Data to process ::

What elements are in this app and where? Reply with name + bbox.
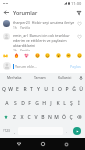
- staticText: P: [65, 86, 69, 93]
- button[interactable]: U: [42, 82, 49, 96]
- button[interactable]: O: [56, 82, 63, 96]
- staticText: B: [41, 114, 45, 121]
- staticText: I: [52, 86, 54, 93]
- staticText: Ö: [62, 114, 66, 121]
- button[interactable]: Recents: [61, 139, 71, 149]
- staticText: Merhaba: [7, 75, 22, 80]
- button[interactable]: Ğ: [70, 82, 77, 96]
- button[interactable]: L: [61, 96, 68, 110]
- staticText: U: [44, 86, 48, 93]
- staticText: Ş: [70, 100, 73, 107]
- button[interactable]: I: [49, 82, 56, 96]
- button[interactable]: Back: [2, 8, 11, 17]
- button[interactable]: Emoji reaction: [44, 52, 51, 59]
- button[interactable]: N: [46, 110, 53, 124]
- button[interactable]: Emoji reaction: [55, 52, 62, 59]
- staticText: M: [54, 114, 59, 121]
- staticText: A: [5, 100, 9, 107]
- staticText: Y: [37, 86, 40, 93]
- staticText: İ: [78, 100, 80, 107]
- button[interactable]: Emoji reaction: [13, 52, 20, 59]
- button[interactable]: W: [7, 82, 14, 96]
- staticText: Ç: [69, 114, 73, 121]
- button[interactable]: X: [18, 110, 25, 124]
- button[interactable]: Merhaba: [2, 73, 27, 82]
- button[interactable]: Emoji reaction: [23, 52, 30, 59]
- staticText: tharper23 Hicbir seyi unutma ileriye: [13, 20, 75, 25]
- staticText: K: [56, 100, 60, 107]
- button[interactable]: S: [11, 96, 19, 110]
- staticText: E: [16, 86, 19, 93]
- staticText: C: [27, 114, 31, 121]
- button[interactable]: J: [47, 96, 54, 110]
- staticText: Ğ: [72, 86, 76, 93]
- button[interactable]: Emoji reaction: [2, 52, 9, 59]
- button[interactable]: R: [21, 82, 28, 96]
- button[interactable]: Emoji reaction: [65, 52, 72, 59]
- staticText: D: [21, 100, 25, 107]
- staticText: O: [58, 86, 62, 93]
- button[interactable]: M: [53, 110, 60, 124]
- button[interactable]: Ü: [77, 82, 84, 96]
- button[interactable]: B: [39, 110, 46, 124]
- button[interactable]: emin_arl Bunun icin cok tesekkur ederim …: [0, 30, 85, 51]
- button[interactable]: Shift: [1, 110, 11, 124]
- button[interactable]: Ç: [67, 110, 74, 124]
- button[interactable]: Paylas: [69, 63, 82, 70]
- staticText: R: [23, 86, 27, 93]
- button[interactable]: C: [25, 110, 32, 124]
- staticText: H: [42, 100, 46, 107]
- button[interactable]: T: [28, 82, 35, 96]
- button[interactable]: Q: [1, 82, 7, 96]
- staticText: Kullanici: [58, 75, 72, 80]
- staticText: L: [63, 100, 66, 107]
- button[interactable]: Emoji reaction: [76, 52, 83, 59]
- button[interactable]: A: [3, 96, 11, 110]
- staticText: 1h Yanitla: [13, 26, 31, 30]
- button[interactable]: Back: [14, 139, 24, 149]
- button[interactable]: Emoji reaction: [34, 52, 41, 59]
- staticText: G: [35, 100, 39, 107]
- button[interactable]: F: [26, 96, 33, 110]
- staticText: J: [50, 100, 52, 107]
- button[interactable]: Ş: [68, 96, 75, 110]
- staticText: F: [28, 100, 31, 107]
- staticText: Yorum ekle...: [15, 64, 37, 69]
- button[interactable]: Kullanici: [52, 73, 77, 82]
- button[interactable]: ?123: [1, 124, 11, 138]
- button[interactable]: Send: [73, 127, 81, 135]
- button[interactable]: tharper23 Hicbir seyi unutma ileriye: [0, 17, 85, 30]
- button[interactable]: H: [40, 96, 47, 110]
- button[interactable]: G: [33, 96, 40, 110]
- staticText: Ü: [79, 86, 83, 93]
- button[interactable]: V: [32, 110, 39, 124]
- button[interactable]: Backspace: [74, 110, 84, 124]
- staticText: X: [20, 114, 24, 121]
- button[interactable]: Z: [11, 110, 18, 124]
- button[interactable]: Voice input: [77, 74, 84, 81]
- button[interactable]: Home: [38, 139, 48, 149]
- button[interactable]: ,: [11, 124, 18, 138]
- button[interactable]: Like: [77, 34, 82, 39]
- staticText: ?123: [3, 129, 10, 133]
- staticText: emin_arl Bunun icin cok tesekkur ederim …: [13, 33, 75, 48]
- staticText: 2h Yanitla: [13, 49, 31, 51]
- staticText: Q: [2, 86, 6, 93]
- staticText: W: [8, 86, 13, 93]
- button[interactable]: P: [63, 82, 70, 96]
- button[interactable]: K: [54, 96, 61, 110]
- staticText: N: [48, 114, 52, 121]
- button[interactable]: Y: [35, 82, 42, 96]
- staticText: Yorumlar: [13, 9, 38, 16]
- button[interactable]: Tamam: [27, 73, 52, 82]
- button[interactable]: E: [14, 82, 21, 96]
- button[interactable]: Filter: [74, 8, 83, 17]
- button[interactable]: İ: [75, 96, 82, 110]
- button[interactable]: Ö: [60, 110, 67, 124]
- staticText: Tamam: [34, 75, 46, 80]
- staticText: S: [14, 100, 17, 107]
- button[interactable]: Like: [77, 21, 82, 26]
- button[interactable]: D: [19, 96, 26, 110]
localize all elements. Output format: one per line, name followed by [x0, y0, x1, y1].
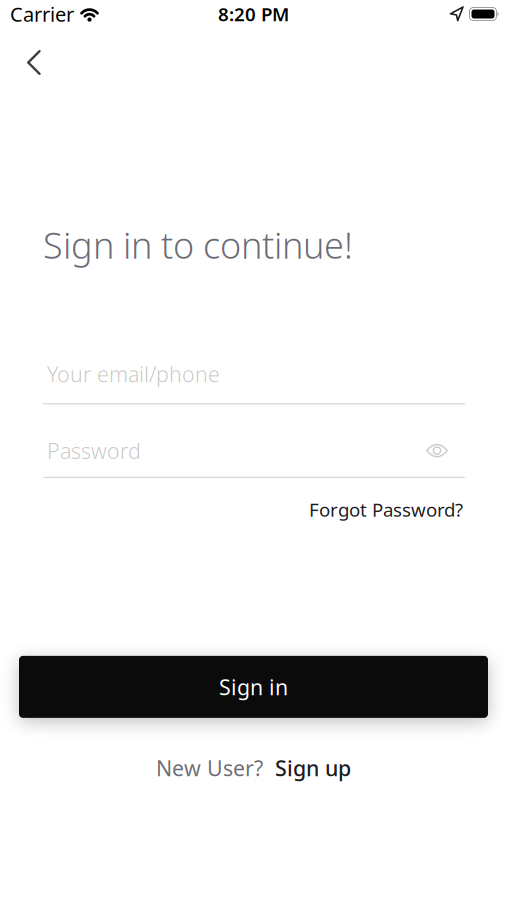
staticText: Your email/phone	[47, 360, 220, 388]
staticText: Sign in to continue!	[43, 221, 353, 269]
staticText: New User?	[156, 754, 269, 782]
button[interactable]: Sign in	[19, 656, 488, 718]
staticText: Sign in	[219, 673, 288, 701]
button[interactable]: Sign up	[269, 754, 351, 782]
staticText: Password	[47, 436, 141, 465]
button[interactable]: Forgot Password?	[309, 497, 463, 522]
button[interactable]: Show password	[426, 443, 465, 458]
button[interactable]: Back	[0, 28, 61, 97]
staticText: Sign up	[269, 754, 351, 782]
staticText: 8:20 PM	[218, 2, 289, 26]
staticText: Carrier	[10, 1, 74, 27]
staticText: Forgot Password?	[309, 497, 463, 522]
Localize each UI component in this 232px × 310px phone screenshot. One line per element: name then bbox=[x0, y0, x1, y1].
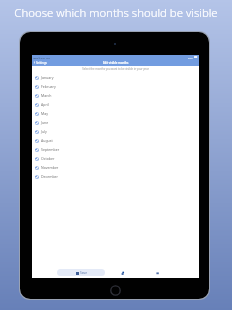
staticText: Edit visible months bbox=[103, 61, 129, 65]
staticText: Settings bbox=[36, 61, 47, 65]
staticText: Select the months you want to be visible… bbox=[32, 67, 199, 71]
staticText: February bbox=[41, 84, 56, 89]
button[interactable]: January bbox=[32, 73, 199, 82]
staticText: March bbox=[41, 93, 52, 98]
staticText: November bbox=[41, 165, 59, 170]
button[interactable]: June bbox=[32, 118, 199, 127]
staticText: June bbox=[41, 120, 49, 125]
button[interactable]: August bbox=[32, 136, 199, 145]
staticText: Choose which months should be visible bbox=[0, 5, 232, 21]
staticText: October bbox=[41, 156, 55, 161]
staticText: July bbox=[41, 129, 47, 134]
staticText: iPad ▾ 9:41 AM bbox=[33, 56, 50, 59]
button[interactable]: April bbox=[32, 100, 199, 109]
button[interactable]: Settings bbox=[32, 59, 199, 66]
button[interactable]: October bbox=[32, 154, 199, 163]
button[interactable]: Previous bbox=[119, 269, 127, 277]
button[interactable]: July bbox=[32, 127, 199, 136]
staticText: April bbox=[41, 102, 49, 107]
staticText: December bbox=[41, 174, 59, 179]
button[interactable]: March bbox=[32, 91, 199, 100]
staticText: January bbox=[41, 75, 54, 80]
button[interactable]: May bbox=[32, 109, 199, 118]
staticText: 87% bbox=[188, 56, 193, 59]
staticText: August bbox=[41, 138, 53, 143]
button[interactable]: Next bbox=[154, 269, 162, 277]
button[interactable]: December bbox=[32, 172, 199, 181]
button[interactable]: Save bbox=[57, 269, 105, 276]
button[interactable]: February bbox=[32, 82, 199, 91]
staticText: September bbox=[41, 147, 60, 152]
button[interactable]: September bbox=[32, 145, 199, 154]
button[interactable]: November bbox=[32, 163, 199, 172]
staticText: Save bbox=[80, 271, 87, 275]
staticText: May bbox=[41, 111, 48, 116]
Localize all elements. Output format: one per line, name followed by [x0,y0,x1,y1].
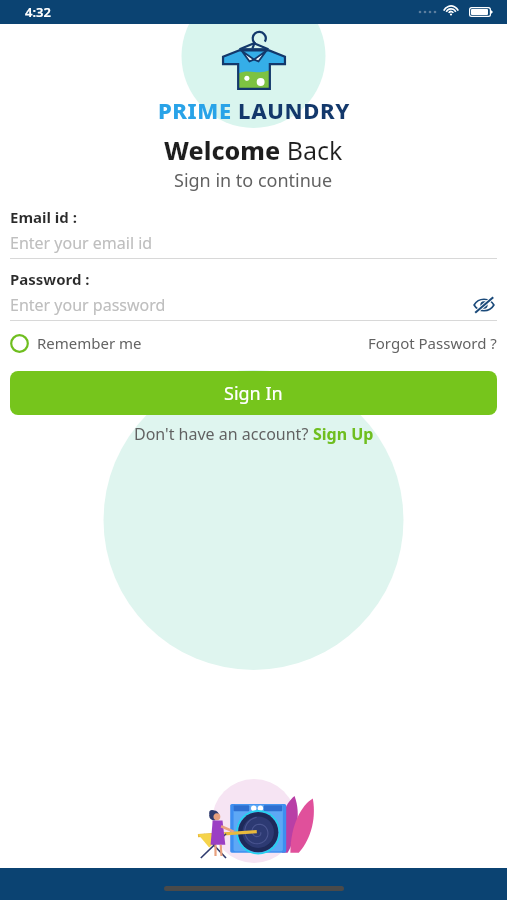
staticText: PRIME LAUNDRY [158,95,350,125]
staticText: Remember me [37,333,142,353]
button[interactable]: Sign In [10,371,497,415]
button[interactable]: Remember me [10,333,142,353]
button[interactable]: Sign Up [313,423,374,445]
staticText: Sign Up [313,423,374,445]
staticText: Email id : [10,207,77,227]
staticText: 4:32 [25,3,51,21]
button[interactable]: Show password [471,293,497,317]
staticText: Enter your password [10,294,471,316]
staticText: Don't have an account? [134,423,313,445]
staticText: Sign in to continue [174,168,333,193]
button[interactable]: Enter your email id [10,231,497,255]
staticText: Password : [10,269,90,289]
button[interactable]: Forgot Password ? [368,333,497,353]
staticText: Sign In [224,381,283,406]
button[interactable]: Enter your password [10,293,497,317]
staticText: Enter your email id [10,232,153,254]
staticText: Welcome Back [164,133,343,167]
staticText: Forgot Password ? [368,333,497,353]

What you need to do :: In the entries above, find every line holding the word "tesekkur" and copy it out.

Result of this exercise ::
- button[interactable]: emin_arl Bunun icin cok tesekkur ederim …: [0, 30, 85, 51]
- staticText: emin_arl Bunun icin cok tesekkur ederim …: [13, 33, 75, 48]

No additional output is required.